No matter how I change them, the drives just won't mount. The two times my system failed to create these, I was forced to, and without the "exec" flag. The drives, as sr0 and sr1, did mount when the command was invoked from a console. Now that udev has created these lines at the end, the drives aren't able to do a single thing with data.

When I was on a 2.6.11-gentoo-r9 kernel, I never had a single bit of trouble with this, with or without xdm; in or out of a console. I really wonder what has changed as far as CD handling from that kernel to 2.6.12.

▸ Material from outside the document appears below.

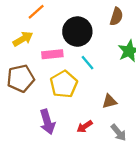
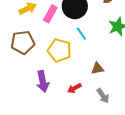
pink rectangle: (52, 54) -> (50, 14), moved, turned -60
yellow pentagon: (64, 84) -> (59, 50), turned -30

I hope this helps, since it's the only thing I can say, now.

----------

## Kenji Miyamoto

Removing SCSI emulation from those two drives fixed it, but now how I am supposed to burn CDs?

----------

## srlinuxx

well, it's the same basic command, but instead of dev=0,1,0 (or whatever), it's dev=ATAPI:0,1,0.  Sorry I don't know how the graphical applications handle the diff and if you need to make any changes.  Perhaps someone else can help there.

----------

## PMT

 *srlinuxx wrote:*   

> well, it's the same basic command, but instead of dev=0,1,0 (or whatever), it's dev=ATAPI:0,1,0.  Sorry I don't know how the graphical applications handle the diff and if you need to make any changes.  Perhaps someone else can help there.

 

xcdroast, you need to go into setup and select your drive again, and it will warn you about how ATAPI sucks and you should use SCSI emulation, but it's full of shit, and burns are at normal speed.

k3b will just ask you to reconfigure it, if anything.

I haven't the slighest what other apps will do, but I hope that helps.

----------